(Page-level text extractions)
══════════

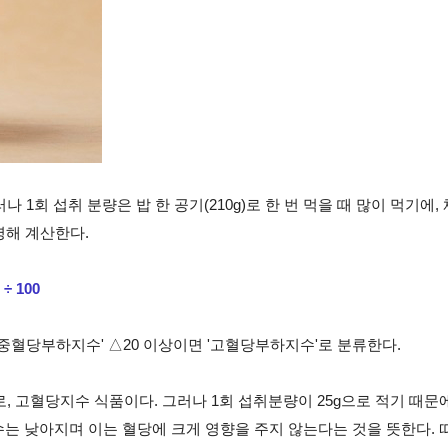
나 1회 섭취 분량은 밥 한 공기(210g)로 한 번 먹을 때 많이 먹기
영해 계산한다.
 100
 '중혈당부하지수' △20 이상이면 '고혈당부하지수'로 분류한다.
, 고혈당지수 식품이다. 그러나 1회 섭취분량이 25g으로 적기 때문
는 낮아지며 이는 혈당에 크게 영향을 주지 않는다는 것을 뜻한다. 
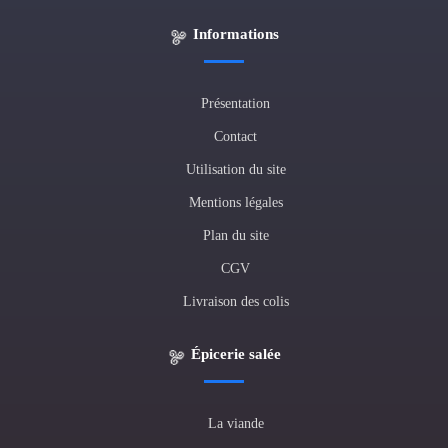
Informations
Présentation
Contact
Utilisation du site
Mentions légales
Plan du site
CGV
Livraison des colis
Épicerie salée
La viande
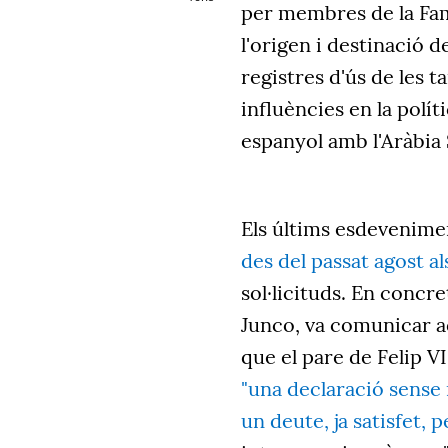
per membres de la Famí
l'origen i destinació d
registres d'ús de les t
influències en la polít
espanyol amb l'Aràbia 
Els últims esdevenime
des del passat agost a
sol·licituds. En concre
Junco, va comunicar a
que el pare de Felip V
"una declaració sense 
un deute, ja satisfet,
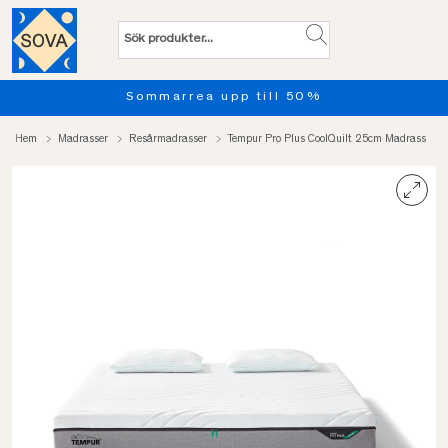
%
Provsov upp till 100 nätter
Hem
Madrasser
Resårmadrasser
Tempur Pro Plus CoolQuilt 25cm Madrass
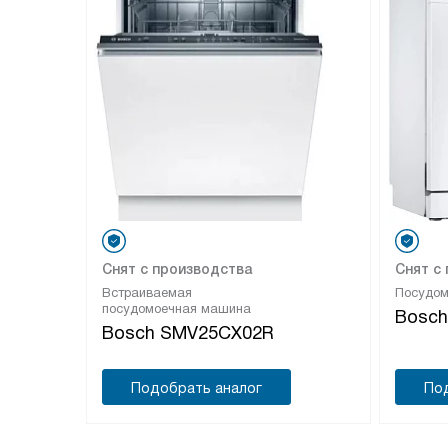
Снят с производства
Снят с
Встраиваемая
Посудо
посудомоечная машина
Bosc
Bosch SMV25CX02R
Подобрать аналог
По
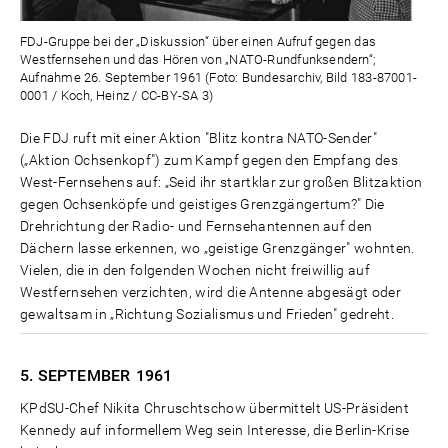
FDJ-Gruppe bei der „Diskussion“ über einen Aufruf gegen das
Westfernsehen und das Hören von „NATO-Rundfunksendern“;
Aufnahme 26. September 1961 (Foto: Bundesarchiv, Bild 183-87001-
0001 / Koch, Heinz / CC-BY-SA 3)
Die FDJ ruft mit einer Aktion "Blitz kontra NATO-Sender"
(„Aktion Ochsenkopf") zum Kampf gegen den Empfang des
West-Fernsehens auf: „Seid ihr startklar zur großen Blitzaktion
gegen Ochsenköpfe und geistiges Grenzgängertum?" Die
Drehrichtung der Radio- und Fernsehantennen auf den
Dächern lasse erkennen, wo „geistige Grenzgänger" wohnten.
Vielen, die in den folgenden Wochen nicht freiwillig auf
Westfernsehen verzichten, wird die Antenne abgesägt oder
gewaltsam in „Richtung Sozialismus und Frieden" gedreht.
5. SEPTEMBER
1961
KPdSU-Chef Nikita Chruschtschow übermittelt US-Präsident
Kennedy auf informellem Weg sein Interesse, die Berlin-Krise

══════════

▸ TASK INSTRUCTIONS: Every line above from the line with "Aufnahme 26. September" to the line with "gewaltsam in „Richtung" is wanted, ends included; write them out exactly and add no other line.

▸ SOLUTION BELOW:
Aufnahme 26. September 1961 (Foto: Bundesarchiv, Bild 183-87001-
0001 / Koch, Heinz / CC-BY-SA 3)
Die FDJ ruft mit einer Aktion "Blitz kontra NATO-Sender"
(„Aktion Ochsenkopf") zum Kampf gegen den Empfang des
West-Fernsehens auf: „Seid ihr startklar zur großen Blitzaktion
gegen Ochsenköpfe und geistiges Grenzgängertum?" Die
Drehrichtung der Radio- und Fernsehantennen auf den
Dächern lasse erkennen, wo „geistige Grenzgänger" wohnten.
Vielen, die in den folgenden Wochen nicht freiwillig auf
Westfernsehen verzichten, wird die Antenne abgesägt oder
gewaltsam in „Richtung Sozialismus und Frieden" gedreht.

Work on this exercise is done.